-------- RECORDS FOR THIS EXERCISE

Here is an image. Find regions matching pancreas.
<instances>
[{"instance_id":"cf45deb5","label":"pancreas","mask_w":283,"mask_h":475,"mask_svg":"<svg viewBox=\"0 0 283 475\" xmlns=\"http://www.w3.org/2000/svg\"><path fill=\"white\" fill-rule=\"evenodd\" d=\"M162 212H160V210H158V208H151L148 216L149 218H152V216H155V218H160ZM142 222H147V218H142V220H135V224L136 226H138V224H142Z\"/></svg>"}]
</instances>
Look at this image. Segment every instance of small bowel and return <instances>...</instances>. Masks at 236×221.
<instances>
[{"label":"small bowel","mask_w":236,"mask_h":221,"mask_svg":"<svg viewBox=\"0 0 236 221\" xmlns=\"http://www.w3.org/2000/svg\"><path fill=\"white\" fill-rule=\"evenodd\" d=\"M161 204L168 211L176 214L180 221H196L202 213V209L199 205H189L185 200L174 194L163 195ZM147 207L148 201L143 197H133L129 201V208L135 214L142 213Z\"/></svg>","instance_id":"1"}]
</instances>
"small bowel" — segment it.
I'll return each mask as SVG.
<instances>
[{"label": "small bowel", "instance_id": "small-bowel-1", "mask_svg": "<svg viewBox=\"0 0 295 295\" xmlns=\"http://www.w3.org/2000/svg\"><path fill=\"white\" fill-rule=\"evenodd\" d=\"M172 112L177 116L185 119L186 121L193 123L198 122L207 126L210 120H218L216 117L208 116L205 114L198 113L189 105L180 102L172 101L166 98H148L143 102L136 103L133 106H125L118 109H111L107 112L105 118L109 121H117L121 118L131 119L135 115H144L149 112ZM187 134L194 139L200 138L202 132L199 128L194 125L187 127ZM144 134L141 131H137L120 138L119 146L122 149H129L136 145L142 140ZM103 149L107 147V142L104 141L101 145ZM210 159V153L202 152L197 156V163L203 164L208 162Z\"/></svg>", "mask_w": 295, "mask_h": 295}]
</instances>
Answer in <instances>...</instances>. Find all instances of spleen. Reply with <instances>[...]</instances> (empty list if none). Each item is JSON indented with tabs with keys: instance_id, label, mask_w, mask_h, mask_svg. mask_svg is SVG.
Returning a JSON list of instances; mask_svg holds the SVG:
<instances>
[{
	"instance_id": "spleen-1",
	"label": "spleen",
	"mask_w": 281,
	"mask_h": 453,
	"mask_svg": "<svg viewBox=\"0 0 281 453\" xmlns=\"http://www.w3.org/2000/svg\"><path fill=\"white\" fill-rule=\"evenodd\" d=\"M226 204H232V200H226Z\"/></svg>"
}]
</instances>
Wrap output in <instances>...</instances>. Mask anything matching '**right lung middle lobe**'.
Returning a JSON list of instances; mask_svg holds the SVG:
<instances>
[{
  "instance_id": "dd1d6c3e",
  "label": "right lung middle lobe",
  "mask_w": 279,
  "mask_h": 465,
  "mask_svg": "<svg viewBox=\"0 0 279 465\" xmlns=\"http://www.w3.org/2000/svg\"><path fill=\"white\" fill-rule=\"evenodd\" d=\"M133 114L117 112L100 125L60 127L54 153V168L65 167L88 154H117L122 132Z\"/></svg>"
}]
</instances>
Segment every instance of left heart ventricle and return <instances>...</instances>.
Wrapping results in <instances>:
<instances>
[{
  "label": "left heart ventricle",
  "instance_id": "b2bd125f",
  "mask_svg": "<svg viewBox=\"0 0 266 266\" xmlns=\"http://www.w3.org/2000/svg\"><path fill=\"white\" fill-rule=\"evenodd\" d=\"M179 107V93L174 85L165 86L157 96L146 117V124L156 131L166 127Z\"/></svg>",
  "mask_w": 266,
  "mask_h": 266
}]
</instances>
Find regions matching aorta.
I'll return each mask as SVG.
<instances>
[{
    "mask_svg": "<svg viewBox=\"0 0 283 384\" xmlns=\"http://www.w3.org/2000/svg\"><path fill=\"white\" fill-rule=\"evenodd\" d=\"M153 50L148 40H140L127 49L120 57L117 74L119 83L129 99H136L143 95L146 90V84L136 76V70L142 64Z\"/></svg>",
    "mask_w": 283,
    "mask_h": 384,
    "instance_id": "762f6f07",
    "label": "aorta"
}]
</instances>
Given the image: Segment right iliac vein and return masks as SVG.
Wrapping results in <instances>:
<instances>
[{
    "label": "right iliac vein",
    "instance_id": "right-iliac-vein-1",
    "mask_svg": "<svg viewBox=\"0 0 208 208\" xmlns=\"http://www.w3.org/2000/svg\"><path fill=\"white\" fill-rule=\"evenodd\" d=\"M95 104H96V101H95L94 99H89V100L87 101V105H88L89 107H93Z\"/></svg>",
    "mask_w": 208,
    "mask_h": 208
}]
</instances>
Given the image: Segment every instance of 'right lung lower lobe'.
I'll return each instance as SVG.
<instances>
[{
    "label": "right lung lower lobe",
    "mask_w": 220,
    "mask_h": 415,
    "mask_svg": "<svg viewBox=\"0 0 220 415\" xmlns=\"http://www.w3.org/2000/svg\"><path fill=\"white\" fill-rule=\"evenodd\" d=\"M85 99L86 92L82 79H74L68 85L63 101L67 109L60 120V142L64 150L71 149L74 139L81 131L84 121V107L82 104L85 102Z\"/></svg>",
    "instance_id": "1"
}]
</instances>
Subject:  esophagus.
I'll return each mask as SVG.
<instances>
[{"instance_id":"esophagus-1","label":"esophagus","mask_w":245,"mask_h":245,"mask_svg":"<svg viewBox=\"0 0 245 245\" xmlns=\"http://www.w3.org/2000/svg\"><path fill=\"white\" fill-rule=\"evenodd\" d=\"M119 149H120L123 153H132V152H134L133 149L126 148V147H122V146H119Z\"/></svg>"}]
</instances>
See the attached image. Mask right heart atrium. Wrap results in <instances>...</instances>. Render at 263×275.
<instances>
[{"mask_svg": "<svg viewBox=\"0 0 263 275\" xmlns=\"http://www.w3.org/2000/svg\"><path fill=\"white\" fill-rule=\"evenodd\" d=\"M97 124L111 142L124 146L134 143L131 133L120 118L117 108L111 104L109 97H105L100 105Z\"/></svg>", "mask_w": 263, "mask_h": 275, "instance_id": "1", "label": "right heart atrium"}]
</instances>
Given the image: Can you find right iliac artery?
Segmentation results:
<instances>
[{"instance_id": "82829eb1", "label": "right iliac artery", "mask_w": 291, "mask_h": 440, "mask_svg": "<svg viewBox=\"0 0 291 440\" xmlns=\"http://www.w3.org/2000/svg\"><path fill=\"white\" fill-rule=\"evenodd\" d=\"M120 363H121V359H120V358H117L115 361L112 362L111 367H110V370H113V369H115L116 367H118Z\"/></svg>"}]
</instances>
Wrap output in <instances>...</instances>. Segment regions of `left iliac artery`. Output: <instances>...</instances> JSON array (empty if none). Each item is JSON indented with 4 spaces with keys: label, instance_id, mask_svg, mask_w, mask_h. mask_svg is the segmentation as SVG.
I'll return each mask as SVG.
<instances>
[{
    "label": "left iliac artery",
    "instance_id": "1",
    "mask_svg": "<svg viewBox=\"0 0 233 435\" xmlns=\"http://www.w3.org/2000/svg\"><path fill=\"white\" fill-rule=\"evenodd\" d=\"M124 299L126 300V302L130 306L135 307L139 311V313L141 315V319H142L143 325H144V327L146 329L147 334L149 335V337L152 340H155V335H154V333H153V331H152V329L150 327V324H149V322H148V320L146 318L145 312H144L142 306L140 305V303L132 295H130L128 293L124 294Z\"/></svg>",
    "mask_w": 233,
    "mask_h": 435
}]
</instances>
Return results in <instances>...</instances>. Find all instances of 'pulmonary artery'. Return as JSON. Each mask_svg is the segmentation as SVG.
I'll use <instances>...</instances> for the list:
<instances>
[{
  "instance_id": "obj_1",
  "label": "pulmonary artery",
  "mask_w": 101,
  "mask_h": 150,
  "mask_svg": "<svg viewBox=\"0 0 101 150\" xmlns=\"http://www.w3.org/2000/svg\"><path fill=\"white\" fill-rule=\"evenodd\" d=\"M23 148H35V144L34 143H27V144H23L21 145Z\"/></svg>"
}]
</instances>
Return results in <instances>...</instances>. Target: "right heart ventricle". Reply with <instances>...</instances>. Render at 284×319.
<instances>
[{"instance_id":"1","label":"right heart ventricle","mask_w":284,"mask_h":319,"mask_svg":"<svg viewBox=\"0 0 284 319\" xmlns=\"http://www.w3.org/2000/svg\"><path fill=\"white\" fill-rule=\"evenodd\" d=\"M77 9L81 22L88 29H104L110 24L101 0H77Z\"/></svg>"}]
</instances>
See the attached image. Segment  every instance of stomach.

----------------

Output must be limited to the lines beginning with the one that contains "Render at 284×319." and ending with the last line of the entries, reproduced exactly.

> [TASK SOLUTION]
Return results in <instances>...</instances>. Target: "right heart ventricle". Reply with <instances>...</instances>. Render at 284×319.
<instances>
[{"instance_id":"1","label":"right heart ventricle","mask_w":284,"mask_h":319,"mask_svg":"<svg viewBox=\"0 0 284 319\" xmlns=\"http://www.w3.org/2000/svg\"><path fill=\"white\" fill-rule=\"evenodd\" d=\"M77 9L81 22L88 29H104L110 24L101 0H77Z\"/></svg>"}]
</instances>
See the attached image. Segment  every instance of stomach.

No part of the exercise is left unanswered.